The Christmas season came and went this year without too much of a peep. The kids and I picked out the biggest tree we could find: Ten feet tall and five feet wide. I prepared the usual pomp and circumstance of the season by decking my house from the inside out with lights and garland, wreaths and sparkling presents. Decorations were dazzling halls, cookies were baked and eaten, stockings hung on the chimney with great cheer, holiday parties happened, and carols were sung all over town.

My children were nestled all snug in their beds with the hopes that St. Nick would soon be near. Here in North Carolina not a single snowflake fell, and many a December day felt more like a warm summer’s eve than a scene from a Norman Rockwell holiday card. Still I’m sure the spirit was alive, I just didn’t feel it as much as usual. I am not really sure why.

Perhaps because Thanksgiving was a week later this year and everything Christmas had to be crammed into a shorter period of time? In an effort to put on the holiday show was there less time to savor and immerse oneself in the season? I noticed more people wishing “Merry Christmas” with pride and exuberance versus the hesitant “Happy uh, um Holidays?” so surely the spirit was alive more than ever.

I remembered the reason of the season and reminded the kids we were celebrating Jesus’s birthday. We went to church and prayed for peace and happiness throughout the land, filled shoe boxes to send to children in need, adopted an angel from a tree, listened to bells toll, and told stories from the past. All signs of good tidings were evident and we came all ye faithful, joyful and triumphant.

My kids counted down the days to see if Santa thought they were naughty or nice. Would he bring them everything their hearts desired? Did they remember to tell him about the Furby, or that giant Nerf gun, or that last minute wish for that special Harry Potter wand? We were all very merry with yuletide trimmings shouting “Noel!”

Every morning my sweet five year old would come barreling into my room and tell me how many more days until Santa arrives. He would hold out his hand and count his fingers with such authority and assertiveness, and then smile with giant excitement in his eyes, giggling like a bowl full of jelly.

My eleven year old, bless his heart, still believes. He tried to talk himself out of the magic a year ago, but I talked him right back into it telling him that he’ll have everything he needs if he just believes.

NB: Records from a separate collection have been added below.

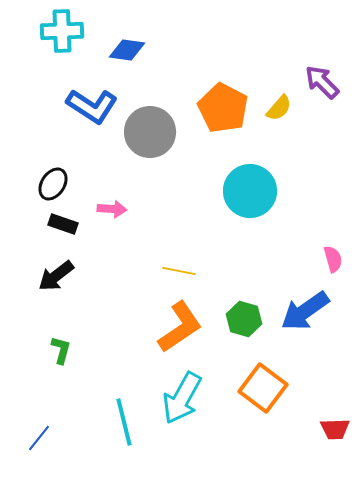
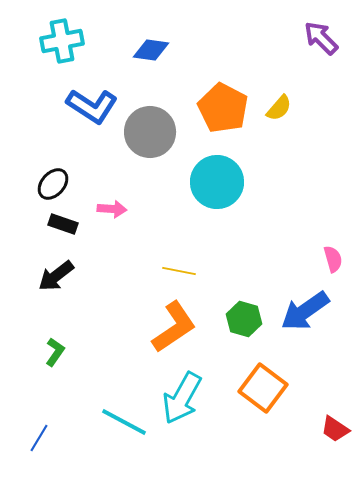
cyan cross: moved 10 px down; rotated 9 degrees counterclockwise
blue diamond: moved 24 px right
purple arrow: moved 1 px left, 44 px up
black ellipse: rotated 8 degrees clockwise
cyan circle: moved 33 px left, 9 px up
orange L-shape: moved 6 px left
green L-shape: moved 6 px left, 2 px down; rotated 20 degrees clockwise
cyan line: rotated 48 degrees counterclockwise
red trapezoid: rotated 36 degrees clockwise
blue line: rotated 8 degrees counterclockwise
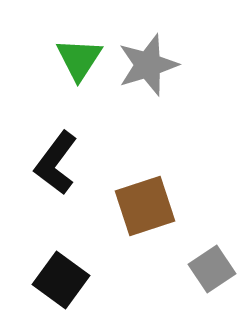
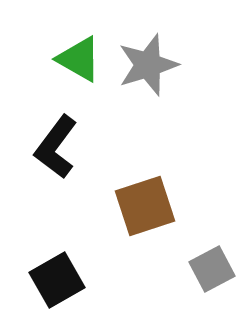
green triangle: rotated 33 degrees counterclockwise
black L-shape: moved 16 px up
gray square: rotated 6 degrees clockwise
black square: moved 4 px left; rotated 24 degrees clockwise
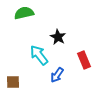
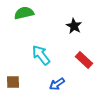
black star: moved 16 px right, 11 px up
cyan arrow: moved 2 px right
red rectangle: rotated 24 degrees counterclockwise
blue arrow: moved 9 px down; rotated 21 degrees clockwise
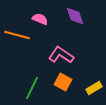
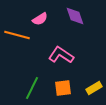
pink semicircle: rotated 126 degrees clockwise
orange square: moved 6 px down; rotated 36 degrees counterclockwise
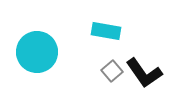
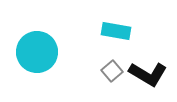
cyan rectangle: moved 10 px right
black L-shape: moved 4 px right, 1 px down; rotated 24 degrees counterclockwise
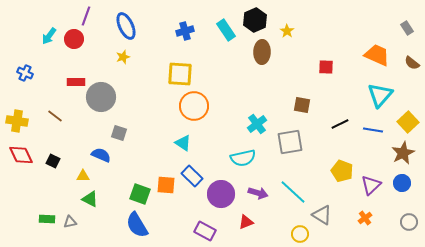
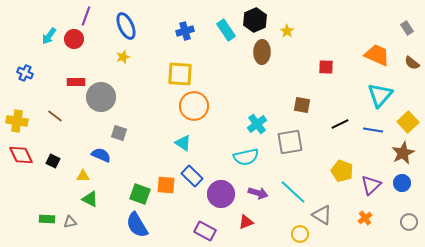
cyan semicircle at (243, 158): moved 3 px right, 1 px up
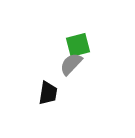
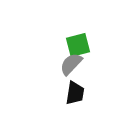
black trapezoid: moved 27 px right
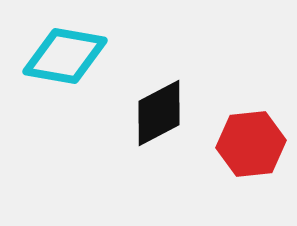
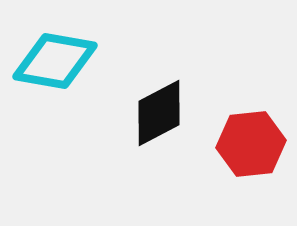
cyan diamond: moved 10 px left, 5 px down
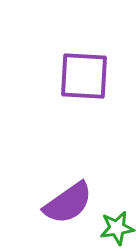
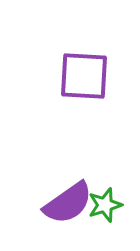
green star: moved 12 px left, 23 px up; rotated 8 degrees counterclockwise
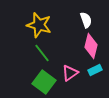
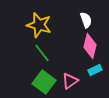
pink diamond: moved 1 px left
pink triangle: moved 8 px down
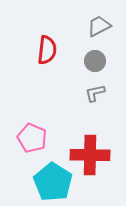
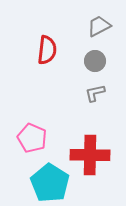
cyan pentagon: moved 3 px left, 1 px down
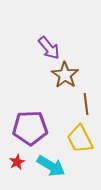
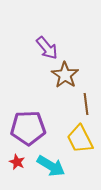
purple arrow: moved 2 px left
purple pentagon: moved 2 px left
red star: rotated 21 degrees counterclockwise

My darling nine year old daughter was humble with her requests. She really did lose her two front teeth, plucked from her mouth by the dentist. Yet she could still whistle Merry Christmas.

All signs of everything Christmas were in full force, and I know the spirit was too, I just didn’t feel it like I usually do. Then it happened, just when I thought all hope of having my heart brimming with the enchanting aura of the holy time would escape me, I felt it.

Christmas Eve we made our annual hop, skip and jump to my aunt’s home for the traditional carving of the Roast Beast dinner. The table set with fine china and family heirlooms, with place cards thoughtfully arranged, we enjoyed the company of our family and friends. We ended the evening with a reading of “Twas the Night Before Christmas” recited by my younger cousin. The reading was a tribute to my most respected and missed uncle who passed too soon and not that long ago. The moment was bitter sweet.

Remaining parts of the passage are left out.